No, she say “I’m,” “it’s,” and others.

Just before I turned it in I noticed and added an s at the end of say. Reading and writing sentences in AAVE for an hour started to influence my writing. That’s something that I never would have expected.

Blow Up or Explode: Does it Matter?

Thursday, March 16th, 2006

In my grammar explode is an intransative verb. I would never say “He exploded the dynamite.” or “She exploded the bridge.” I would say, “She blew up the bridge, or in other words, the bridge exploded.”

Only recently have I found that I am in the minority, although I think most people use blow up more often than explode in their everyday speech. I seem to hear explode used much more often now than I used to. I suppose it’s to avoid ambiguity. I still don’t like the transitive use of explode.

I think I’ve always had this bias, but I think it was strengthened considerably while I lived in Germany. in German explodieren is intransitive, and translates to mean explode in English. If you want a transitive verb, you would use sprengen which, not surprisingly, means blow up. More research needs to be done to determine if the English transitive usage of explode is new or old.

In any case, I don’t like it.

Update: Transitive usage of explode goes back at least 400 years according to the Oxford English Dictionary.

LEGO® Bricks, Logically

Wednesday, March 8th, 2006

LEGO® BrickIn my logic class today the professor was illustrating the point that the final conclusion in a mapped argument may not be the main point of the argument. As an illustrative example he related the following scenario.

Imagine that I am building a wall out of LEGO® bricks. I want to make the wall as tall as possible, but it’s still on its side on the ground. I want to add more LEGO® bricks to it, so I ask my friend if she’s done with her LEGO® bricks yet. She says she is done with her LEGO® bricks and that I may use them. Where do I put the LEGO® bricks in order to make the wall taller? You can put the LEGO® bricks at the top or the bottom of the wall. It doesn’t matter, it still makes the wall taller.

I was impressed that he followed the instruction on the back page of the LEGO Company Profile. The 2004 and 2005 versions, and possibly other oversions, include the following recommendations:

Using the LEGO brand name

    Help us to protect our brand name:

  • The LEGO brand name should always be written in capital letters.
  • LEGO must never be used as a generic term or in the plural or as a possessive pronoun, e.g. “LEGO’s”.
  • When the LEGO brand name is used as part of a noun, it must never appear on its own. It should always be accompanied by a noun. For example, LEGO set, LEGO products, LEGO Group, LEGO play materials, LEGO bricks, LEGO universe, etc.
  • The first time the LEGO trademark appears in a headline and in the following text it should be accompanied by the registration symbol ®.

Thank you for helping us!

As it turns out, he had no idea that there were any such recommendations and seemed quite amused that he was “being a good guy and didn’t even know it.” Speaking like that seems so unnatural to me that I was relatively certain that he was doing it on purpose as a result of something he had been taught.

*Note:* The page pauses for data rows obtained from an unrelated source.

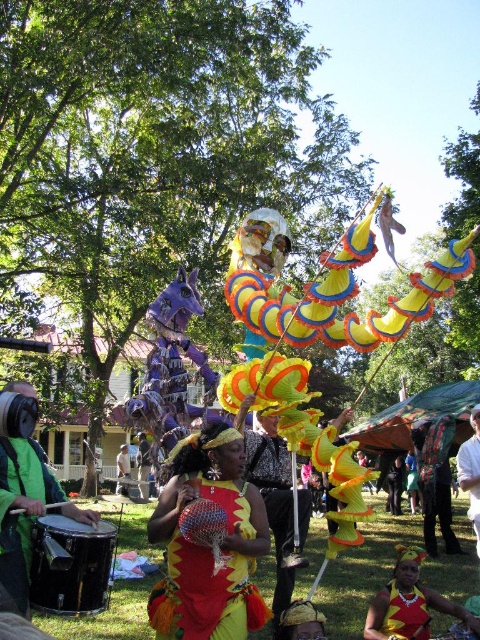 Question: Which point appears closest to the camera in this image?

Choices:
 (A) (476, 540)
 (B) (392, 620)

Answer: (B)

Question: Is the position of yellow fabric headdress at center more distant than that of white cotton shirt at center?

Choices:
 (A) yes
 (B) no

Answer: (B)

Question: Which point is closer to the camera?

Choices:
 (A) (462, 448)
 (B) (22, 508)
 (C) (391, 604)

Answer: (B)

Question: Which of these objects is positioned closest to the yellow fabric headdress at center?

Choices:
 (A) green matte drum at left
 (B) shiny yellow fabric at center

Answer: (B)

Question: Does shiny yellow fabric at center have a greater width compared to yellow fabric headdress at center?

Choices:
 (A) no
 (B) yes

Answer: (A)

Question: Does shiny yellow fabric at center appear over white cotton shirt at center?

Choices:
 (A) yes
 (B) no

Answer: (A) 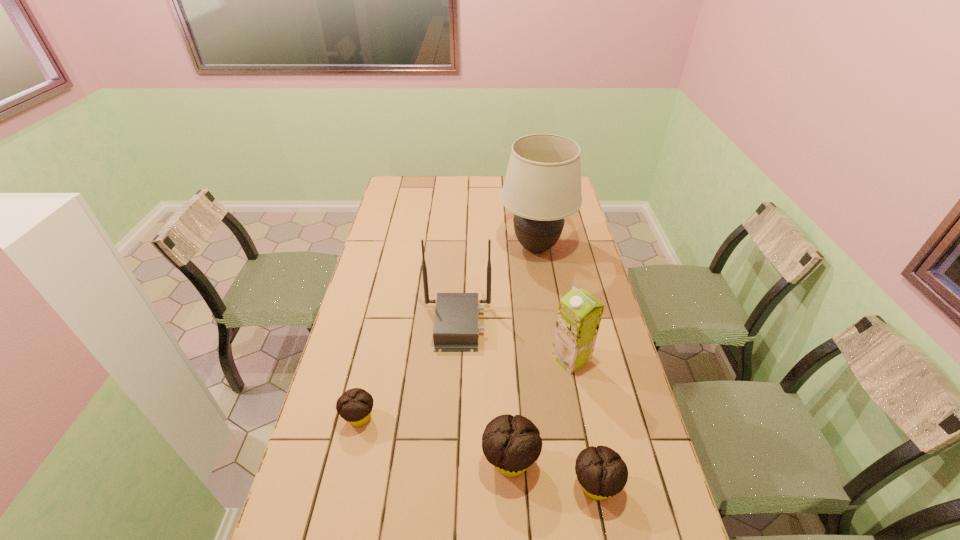 Find the location of `vacant area at the far edge of the desktop`. vacant area at the far edge of the desktop is located at coordinates (468, 183).

Where is `free point at the near edge`? The image size is (960, 540). free point at the near edge is located at coordinates (497, 519).

This screenshot has height=540, width=960. Find the location of `vacant space at the left edge of the desktop`. vacant space at the left edge of the desktop is located at coordinates (395, 309).

Locate an element on the screen. The width and height of the screenshot is (960, 540). vacant space at the right edge of the desktop is located at coordinates (554, 263).

Where is `vacant space at the far left corner of the desktop`? vacant space at the far left corner of the desktop is located at coordinates (400, 187).

Where is `vacant position at the near right corner of the desktop`? Image resolution: width=960 pixels, height=540 pixels. vacant position at the near right corner of the desktop is located at coordinates (669, 516).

LEGO® would have been pleased to know that such brand name usage advocacy is being demonstated in an academic setting.

Rock and Suck

Tuesday, February 21st, 2006

In a blog posting at his website, rentzsch.com, Jon discusses a scanner that he recently purchased for his computer. He describes its overall quality in the following way:

It’s not rock, but it’s not suck. Apparently, nonsuck is the best the scanner market currently offers.

This is one of the most efficient descriptions of any product’s quality that I’ve ever seen.
The verbs to rock and to suck (meaning to be good or to perfom well, and to be bad or to perform poorly respectively) have been “nouned” here. Usually Nouns get “verbed” in English, but here we see the opposite. A more standard rendering of this sentence would be: “It doesn’t rock, but it doesn’t suck.”